## Task objective
In the entries that follow, the first line to write out is the one containing "anzubieten und Zugriffe", and the last is the one containing "Dips nach Wahl, z.B. Guacamole, Salsasoße". Reproduce that stretch exactly, with nothing before or after it.

#### Data to examine ####

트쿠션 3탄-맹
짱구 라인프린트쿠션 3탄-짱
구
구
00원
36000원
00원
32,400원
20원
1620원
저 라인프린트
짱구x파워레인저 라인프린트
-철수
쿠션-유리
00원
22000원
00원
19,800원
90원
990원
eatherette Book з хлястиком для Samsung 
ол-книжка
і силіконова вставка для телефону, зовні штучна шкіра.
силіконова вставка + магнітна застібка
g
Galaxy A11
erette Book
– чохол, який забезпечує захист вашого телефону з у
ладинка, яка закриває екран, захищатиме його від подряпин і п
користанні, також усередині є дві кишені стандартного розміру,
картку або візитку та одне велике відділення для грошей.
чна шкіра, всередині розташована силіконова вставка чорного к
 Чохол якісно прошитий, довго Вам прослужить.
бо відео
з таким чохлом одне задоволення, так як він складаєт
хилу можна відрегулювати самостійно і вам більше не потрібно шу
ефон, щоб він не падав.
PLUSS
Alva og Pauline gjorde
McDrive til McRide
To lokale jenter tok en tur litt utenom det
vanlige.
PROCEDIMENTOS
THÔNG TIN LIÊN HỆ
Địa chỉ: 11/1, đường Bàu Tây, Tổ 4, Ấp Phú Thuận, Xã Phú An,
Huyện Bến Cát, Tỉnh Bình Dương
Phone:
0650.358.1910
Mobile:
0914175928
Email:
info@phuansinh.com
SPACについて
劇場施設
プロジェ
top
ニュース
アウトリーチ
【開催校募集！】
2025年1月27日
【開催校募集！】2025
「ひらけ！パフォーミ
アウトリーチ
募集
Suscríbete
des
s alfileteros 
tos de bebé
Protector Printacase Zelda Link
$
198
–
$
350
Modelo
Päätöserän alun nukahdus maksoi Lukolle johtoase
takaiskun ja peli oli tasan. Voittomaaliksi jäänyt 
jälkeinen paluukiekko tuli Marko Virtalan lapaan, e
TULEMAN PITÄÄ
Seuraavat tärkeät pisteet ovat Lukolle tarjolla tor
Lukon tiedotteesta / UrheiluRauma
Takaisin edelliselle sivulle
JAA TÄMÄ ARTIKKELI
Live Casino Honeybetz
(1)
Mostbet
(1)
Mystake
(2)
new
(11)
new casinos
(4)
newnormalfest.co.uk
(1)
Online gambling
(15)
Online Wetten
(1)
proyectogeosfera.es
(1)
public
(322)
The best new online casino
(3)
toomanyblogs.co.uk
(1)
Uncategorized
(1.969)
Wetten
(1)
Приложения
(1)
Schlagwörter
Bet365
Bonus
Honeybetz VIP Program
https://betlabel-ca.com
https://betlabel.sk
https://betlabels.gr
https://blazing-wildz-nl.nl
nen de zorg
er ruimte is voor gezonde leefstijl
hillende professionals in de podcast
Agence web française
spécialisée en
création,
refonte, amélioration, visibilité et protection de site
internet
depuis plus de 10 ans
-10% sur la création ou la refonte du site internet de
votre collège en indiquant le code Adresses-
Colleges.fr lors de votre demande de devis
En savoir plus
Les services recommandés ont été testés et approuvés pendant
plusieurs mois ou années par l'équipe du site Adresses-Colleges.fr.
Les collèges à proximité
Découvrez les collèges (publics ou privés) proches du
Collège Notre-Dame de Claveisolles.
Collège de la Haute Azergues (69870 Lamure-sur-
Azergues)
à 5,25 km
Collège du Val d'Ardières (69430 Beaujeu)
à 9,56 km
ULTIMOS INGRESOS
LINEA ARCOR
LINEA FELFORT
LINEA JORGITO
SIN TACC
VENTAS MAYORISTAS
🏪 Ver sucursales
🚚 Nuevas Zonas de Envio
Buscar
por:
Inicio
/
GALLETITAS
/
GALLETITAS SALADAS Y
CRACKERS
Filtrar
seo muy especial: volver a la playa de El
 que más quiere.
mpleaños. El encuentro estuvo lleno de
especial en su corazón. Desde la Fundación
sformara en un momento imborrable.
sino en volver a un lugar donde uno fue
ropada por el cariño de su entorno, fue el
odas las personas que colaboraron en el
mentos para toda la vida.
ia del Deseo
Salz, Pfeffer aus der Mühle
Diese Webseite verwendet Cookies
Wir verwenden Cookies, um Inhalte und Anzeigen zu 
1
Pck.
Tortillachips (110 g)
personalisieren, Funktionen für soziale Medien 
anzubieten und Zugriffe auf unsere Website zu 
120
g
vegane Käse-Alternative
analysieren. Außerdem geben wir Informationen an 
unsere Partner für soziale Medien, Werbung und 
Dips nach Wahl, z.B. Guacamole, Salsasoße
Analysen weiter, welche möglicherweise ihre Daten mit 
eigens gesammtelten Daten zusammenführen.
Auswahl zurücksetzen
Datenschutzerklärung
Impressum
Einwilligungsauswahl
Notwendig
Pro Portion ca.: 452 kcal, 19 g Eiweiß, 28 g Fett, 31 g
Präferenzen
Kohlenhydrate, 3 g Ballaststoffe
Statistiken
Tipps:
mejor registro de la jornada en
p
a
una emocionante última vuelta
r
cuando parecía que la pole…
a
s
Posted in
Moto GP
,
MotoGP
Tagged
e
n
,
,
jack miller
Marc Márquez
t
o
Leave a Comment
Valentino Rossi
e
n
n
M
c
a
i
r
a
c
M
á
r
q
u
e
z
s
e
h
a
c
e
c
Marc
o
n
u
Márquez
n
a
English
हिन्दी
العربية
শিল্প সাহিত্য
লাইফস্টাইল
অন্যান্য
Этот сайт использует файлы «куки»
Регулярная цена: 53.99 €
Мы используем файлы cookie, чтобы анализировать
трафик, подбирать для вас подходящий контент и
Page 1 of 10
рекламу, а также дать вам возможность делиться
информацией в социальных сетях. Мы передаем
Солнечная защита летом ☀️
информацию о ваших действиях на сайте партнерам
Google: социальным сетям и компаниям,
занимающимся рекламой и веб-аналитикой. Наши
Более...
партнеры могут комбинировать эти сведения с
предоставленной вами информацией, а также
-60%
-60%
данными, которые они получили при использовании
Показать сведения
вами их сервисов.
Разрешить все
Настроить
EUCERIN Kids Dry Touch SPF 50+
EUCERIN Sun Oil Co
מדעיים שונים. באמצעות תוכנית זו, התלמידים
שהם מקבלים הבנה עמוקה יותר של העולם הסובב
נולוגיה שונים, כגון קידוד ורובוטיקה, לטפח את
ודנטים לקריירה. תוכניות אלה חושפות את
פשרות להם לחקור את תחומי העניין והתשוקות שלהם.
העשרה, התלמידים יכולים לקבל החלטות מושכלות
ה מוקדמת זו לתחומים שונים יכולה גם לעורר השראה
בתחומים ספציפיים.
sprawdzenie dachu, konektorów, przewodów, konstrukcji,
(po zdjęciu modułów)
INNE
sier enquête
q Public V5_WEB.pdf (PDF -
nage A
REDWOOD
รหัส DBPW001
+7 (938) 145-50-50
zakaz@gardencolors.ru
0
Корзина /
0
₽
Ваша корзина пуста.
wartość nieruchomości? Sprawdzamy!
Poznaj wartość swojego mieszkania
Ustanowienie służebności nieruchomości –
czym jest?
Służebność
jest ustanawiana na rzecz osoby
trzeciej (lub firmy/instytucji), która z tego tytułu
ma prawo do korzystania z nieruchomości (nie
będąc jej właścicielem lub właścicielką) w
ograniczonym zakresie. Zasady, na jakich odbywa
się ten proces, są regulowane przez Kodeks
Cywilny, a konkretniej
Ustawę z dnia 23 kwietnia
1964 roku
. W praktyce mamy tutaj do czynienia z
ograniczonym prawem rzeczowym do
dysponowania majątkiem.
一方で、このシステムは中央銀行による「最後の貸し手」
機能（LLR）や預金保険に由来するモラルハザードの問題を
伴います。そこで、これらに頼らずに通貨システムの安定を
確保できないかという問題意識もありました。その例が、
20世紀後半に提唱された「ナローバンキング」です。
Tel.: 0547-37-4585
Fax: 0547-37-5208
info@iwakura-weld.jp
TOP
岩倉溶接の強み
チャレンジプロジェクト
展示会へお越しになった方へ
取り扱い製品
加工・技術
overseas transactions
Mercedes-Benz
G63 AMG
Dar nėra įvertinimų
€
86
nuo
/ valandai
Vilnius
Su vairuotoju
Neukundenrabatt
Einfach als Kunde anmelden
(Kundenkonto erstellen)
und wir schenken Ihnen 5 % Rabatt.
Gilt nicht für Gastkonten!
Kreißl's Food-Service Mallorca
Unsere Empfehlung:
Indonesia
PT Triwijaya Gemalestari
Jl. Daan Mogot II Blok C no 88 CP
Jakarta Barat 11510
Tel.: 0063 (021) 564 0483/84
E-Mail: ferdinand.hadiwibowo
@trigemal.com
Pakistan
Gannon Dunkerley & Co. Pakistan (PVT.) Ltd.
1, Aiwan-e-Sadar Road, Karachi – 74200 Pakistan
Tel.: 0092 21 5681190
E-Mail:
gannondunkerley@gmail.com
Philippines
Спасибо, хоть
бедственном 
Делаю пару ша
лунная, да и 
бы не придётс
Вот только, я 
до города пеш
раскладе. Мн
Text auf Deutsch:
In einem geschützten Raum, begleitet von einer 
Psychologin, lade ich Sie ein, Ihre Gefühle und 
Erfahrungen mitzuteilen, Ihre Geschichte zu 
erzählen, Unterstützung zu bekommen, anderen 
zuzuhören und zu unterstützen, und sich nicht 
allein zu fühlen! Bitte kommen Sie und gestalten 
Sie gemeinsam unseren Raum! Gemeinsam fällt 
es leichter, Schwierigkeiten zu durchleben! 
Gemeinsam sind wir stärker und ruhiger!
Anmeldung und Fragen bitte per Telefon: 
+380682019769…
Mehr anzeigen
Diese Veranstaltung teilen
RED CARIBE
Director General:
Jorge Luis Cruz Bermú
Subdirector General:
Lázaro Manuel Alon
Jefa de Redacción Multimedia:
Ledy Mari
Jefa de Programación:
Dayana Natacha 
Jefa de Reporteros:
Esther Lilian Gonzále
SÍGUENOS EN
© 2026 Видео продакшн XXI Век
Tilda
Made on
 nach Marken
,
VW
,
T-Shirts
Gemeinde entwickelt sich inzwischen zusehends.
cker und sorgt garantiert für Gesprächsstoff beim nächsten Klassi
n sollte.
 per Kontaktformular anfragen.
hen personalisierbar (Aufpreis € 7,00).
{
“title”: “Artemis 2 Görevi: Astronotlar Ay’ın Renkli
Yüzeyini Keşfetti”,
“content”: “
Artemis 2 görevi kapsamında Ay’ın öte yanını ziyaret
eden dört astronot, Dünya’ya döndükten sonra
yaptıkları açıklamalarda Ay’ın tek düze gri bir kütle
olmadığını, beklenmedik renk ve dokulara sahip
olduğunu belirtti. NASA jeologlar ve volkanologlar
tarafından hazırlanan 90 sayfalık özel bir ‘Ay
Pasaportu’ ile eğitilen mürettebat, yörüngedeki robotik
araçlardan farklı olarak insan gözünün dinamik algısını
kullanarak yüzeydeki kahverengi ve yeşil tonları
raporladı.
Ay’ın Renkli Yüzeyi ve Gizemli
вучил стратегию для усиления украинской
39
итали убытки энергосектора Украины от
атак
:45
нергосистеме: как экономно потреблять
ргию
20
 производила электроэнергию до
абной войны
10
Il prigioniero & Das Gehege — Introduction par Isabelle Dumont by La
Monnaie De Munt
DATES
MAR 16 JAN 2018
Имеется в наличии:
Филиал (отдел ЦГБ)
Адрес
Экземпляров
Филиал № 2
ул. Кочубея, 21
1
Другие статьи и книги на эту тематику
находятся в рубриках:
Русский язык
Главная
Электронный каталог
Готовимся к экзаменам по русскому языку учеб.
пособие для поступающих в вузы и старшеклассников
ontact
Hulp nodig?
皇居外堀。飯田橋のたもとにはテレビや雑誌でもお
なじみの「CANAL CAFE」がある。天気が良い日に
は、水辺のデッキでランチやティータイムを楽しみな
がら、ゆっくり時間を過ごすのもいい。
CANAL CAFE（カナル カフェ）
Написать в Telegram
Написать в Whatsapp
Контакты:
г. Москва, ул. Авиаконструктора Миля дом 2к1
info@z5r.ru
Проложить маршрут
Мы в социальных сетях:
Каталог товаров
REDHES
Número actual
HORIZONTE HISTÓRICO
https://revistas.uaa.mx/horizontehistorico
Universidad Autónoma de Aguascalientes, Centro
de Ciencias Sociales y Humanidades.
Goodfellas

####

## Result of this task
anzubieten und Zugriffe auf unsere Website zu 
120
g
vegane Käse-Alternative
analysieren. Außerdem geben wir Informationen an 
unsere Partner für soziale Medien, Werbung und 
Dips nach Wahl, z.B. Guacamole, Salsasoße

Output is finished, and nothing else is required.